The New York Times Won’t Allow AI Companies to Scrape Its Data

As convenient as AI tools are, companies behind them are still facing criticism over how they acquire the data used to train the AI models. AI giants like OpenAI have been accused of illegally scraping information off of the internet, and publications like The New York Times are taking measures to avoid that.

The New York Times' New Terms of Service

The publication is getting ahead of any issues by revising its Terms of Service and avoiding other companies from using its data to train algorithms. Now, it clearly states that any data from its archives cannot be used to train "any software program."

That includes but is not limited to, training a machine learning or artificial intelligence system. The data covered by the new policy are content produced by The New York Times such as texts, photos, video, and metadata, according to Gizmodo.

In fact, the change comes just after AI companies were reported to be proposing collaborations with certain news media outlets. The companies are doing so by offering free services and partnerships in order to have one foot in the news market.

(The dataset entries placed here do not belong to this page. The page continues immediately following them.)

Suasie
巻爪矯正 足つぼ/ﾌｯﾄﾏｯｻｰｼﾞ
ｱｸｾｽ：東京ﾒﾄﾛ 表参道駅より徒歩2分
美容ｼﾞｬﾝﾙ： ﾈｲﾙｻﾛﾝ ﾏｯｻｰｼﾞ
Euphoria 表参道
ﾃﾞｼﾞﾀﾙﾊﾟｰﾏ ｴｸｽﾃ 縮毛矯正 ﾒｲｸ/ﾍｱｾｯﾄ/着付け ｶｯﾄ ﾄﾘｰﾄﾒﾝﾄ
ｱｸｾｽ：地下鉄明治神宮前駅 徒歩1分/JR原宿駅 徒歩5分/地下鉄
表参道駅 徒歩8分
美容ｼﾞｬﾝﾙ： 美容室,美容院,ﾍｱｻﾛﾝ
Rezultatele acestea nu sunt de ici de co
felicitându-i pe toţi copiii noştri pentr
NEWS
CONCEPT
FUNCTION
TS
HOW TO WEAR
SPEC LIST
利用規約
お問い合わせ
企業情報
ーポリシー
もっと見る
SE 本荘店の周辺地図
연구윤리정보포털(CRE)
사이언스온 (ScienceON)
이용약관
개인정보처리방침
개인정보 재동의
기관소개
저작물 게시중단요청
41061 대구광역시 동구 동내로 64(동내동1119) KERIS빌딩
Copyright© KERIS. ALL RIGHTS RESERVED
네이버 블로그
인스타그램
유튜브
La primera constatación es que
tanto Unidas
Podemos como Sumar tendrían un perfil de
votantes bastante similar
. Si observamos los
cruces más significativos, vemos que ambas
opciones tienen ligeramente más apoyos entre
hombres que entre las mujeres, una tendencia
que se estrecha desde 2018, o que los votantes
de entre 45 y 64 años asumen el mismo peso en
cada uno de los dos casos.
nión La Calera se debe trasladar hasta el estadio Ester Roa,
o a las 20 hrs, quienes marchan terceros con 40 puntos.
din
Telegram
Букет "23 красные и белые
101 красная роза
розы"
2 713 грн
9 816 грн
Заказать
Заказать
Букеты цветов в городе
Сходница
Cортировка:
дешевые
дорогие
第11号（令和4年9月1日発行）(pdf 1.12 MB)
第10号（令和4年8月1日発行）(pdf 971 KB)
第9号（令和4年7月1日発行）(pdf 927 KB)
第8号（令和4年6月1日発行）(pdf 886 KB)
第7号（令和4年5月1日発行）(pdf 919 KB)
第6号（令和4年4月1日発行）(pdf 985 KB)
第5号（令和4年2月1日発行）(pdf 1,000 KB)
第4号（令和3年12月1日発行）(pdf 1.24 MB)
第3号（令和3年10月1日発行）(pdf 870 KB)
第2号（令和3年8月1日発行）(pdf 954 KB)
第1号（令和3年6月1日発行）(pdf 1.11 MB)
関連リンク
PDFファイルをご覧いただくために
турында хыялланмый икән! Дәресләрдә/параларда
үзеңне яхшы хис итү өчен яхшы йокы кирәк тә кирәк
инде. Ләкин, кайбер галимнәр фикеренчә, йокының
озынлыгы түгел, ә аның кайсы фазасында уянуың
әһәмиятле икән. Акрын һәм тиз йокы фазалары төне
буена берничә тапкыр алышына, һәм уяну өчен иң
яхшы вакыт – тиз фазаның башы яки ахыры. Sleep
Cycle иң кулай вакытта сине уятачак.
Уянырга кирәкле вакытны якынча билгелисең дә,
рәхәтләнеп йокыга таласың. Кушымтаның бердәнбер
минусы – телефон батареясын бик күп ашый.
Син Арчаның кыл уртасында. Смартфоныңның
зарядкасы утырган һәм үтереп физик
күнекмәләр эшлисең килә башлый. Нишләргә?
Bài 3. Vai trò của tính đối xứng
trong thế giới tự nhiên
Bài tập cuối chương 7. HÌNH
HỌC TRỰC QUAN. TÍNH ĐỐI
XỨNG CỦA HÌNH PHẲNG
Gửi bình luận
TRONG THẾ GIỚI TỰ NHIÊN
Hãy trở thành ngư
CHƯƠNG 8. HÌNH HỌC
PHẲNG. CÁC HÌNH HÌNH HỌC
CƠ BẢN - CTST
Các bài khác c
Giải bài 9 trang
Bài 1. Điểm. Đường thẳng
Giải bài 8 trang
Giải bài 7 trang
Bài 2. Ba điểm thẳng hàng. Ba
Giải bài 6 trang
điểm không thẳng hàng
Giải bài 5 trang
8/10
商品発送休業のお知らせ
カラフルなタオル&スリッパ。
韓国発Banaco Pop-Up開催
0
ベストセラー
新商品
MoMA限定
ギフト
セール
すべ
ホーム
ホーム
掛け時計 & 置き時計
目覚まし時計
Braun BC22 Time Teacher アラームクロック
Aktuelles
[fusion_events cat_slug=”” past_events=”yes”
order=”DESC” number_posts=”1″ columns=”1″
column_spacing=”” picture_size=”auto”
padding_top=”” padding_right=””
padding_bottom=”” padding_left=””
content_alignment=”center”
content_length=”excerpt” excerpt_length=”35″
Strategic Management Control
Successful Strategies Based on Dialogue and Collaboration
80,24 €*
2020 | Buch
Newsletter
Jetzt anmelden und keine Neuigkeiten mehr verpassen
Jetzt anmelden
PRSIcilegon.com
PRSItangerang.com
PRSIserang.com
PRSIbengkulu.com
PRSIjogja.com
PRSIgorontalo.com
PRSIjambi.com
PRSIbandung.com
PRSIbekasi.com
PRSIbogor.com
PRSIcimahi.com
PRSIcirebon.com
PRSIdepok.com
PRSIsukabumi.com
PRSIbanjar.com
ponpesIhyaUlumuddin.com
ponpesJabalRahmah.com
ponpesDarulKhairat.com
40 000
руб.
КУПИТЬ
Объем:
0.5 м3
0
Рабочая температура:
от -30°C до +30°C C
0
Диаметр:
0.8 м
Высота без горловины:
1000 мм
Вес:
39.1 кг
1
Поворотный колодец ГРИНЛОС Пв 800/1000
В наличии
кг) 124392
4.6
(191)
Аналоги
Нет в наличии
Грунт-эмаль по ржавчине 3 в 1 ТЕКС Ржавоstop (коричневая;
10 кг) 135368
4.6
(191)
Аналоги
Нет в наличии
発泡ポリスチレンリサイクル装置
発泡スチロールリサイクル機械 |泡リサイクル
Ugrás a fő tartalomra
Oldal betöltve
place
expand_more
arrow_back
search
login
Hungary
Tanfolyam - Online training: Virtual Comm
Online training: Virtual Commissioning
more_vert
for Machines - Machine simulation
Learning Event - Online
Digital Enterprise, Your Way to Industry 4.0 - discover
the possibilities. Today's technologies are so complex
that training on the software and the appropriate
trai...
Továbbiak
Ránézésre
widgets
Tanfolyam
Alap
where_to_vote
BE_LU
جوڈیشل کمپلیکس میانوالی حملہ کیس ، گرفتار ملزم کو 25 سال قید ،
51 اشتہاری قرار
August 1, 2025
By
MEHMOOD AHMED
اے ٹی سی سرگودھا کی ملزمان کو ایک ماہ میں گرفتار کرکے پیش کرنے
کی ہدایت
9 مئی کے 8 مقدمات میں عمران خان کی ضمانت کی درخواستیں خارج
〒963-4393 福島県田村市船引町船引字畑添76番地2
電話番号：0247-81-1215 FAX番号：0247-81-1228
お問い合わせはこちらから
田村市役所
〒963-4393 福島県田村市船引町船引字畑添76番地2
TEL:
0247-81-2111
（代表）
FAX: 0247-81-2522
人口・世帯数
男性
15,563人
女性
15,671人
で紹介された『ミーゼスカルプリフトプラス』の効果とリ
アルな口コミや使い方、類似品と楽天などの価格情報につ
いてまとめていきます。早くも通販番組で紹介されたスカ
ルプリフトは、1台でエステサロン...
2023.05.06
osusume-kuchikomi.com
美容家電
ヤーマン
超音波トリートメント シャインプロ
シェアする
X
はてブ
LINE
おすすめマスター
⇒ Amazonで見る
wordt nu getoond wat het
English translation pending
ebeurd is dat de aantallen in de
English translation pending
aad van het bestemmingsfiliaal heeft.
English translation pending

Even Google tried approaching news companies like The Times and Washington Post, claiming that they have an AI tool called "Genesis" that can help journalists with their jobs. Some would argue that it's just a way for AI companies to legally scrape data.

Associated Press already made a deal with OpenAI where it will provide the publication access to the company's "technology and product expertise," all while it gets Associated Press' text archives, which can then be used to train AI models.

Others Have Done It

The New York Times is not the only company or organization that's wary of the issue. Social media platforms are more at risk of having their data stolen. Among the platforms that have been vocal about AI companies illegally using their data for AI training are X and Reddit.

Elon Musk, owner of X which was formerly known as Twitter, has expressed that AI companies have been using X data to train their AI models, which led to him imposing a read limit for all users. Verified and unverified users have different view limits per day but serve the same purpose.

Reddit, on the other hand, has had a rougher transition to avoid such matters from happening. In order to avoid AI companies from obtaining data without their permission, the company implemented a new API policy.

Third-party developers now had to pay a fee to gain access to Reddit's API. Moderators were not to happy about the change, especially since it affected the apps they used to enhance their experience and roles in the social networking site.

Not being able to keep up with the prices, some of the third-party apps were forced to shut down, which follows the protest initiated by subreddit moderators. It has since died down, but not before Reddit's operations were inconvenienced by it.

Regulations are still being drawn up to let limitations for the use of AI, as well as the kind of data ot can use for machine learning. Given that generative AI is fairly new compared to the basic AI used in certain systems, there are still a lot of topics to deliberate.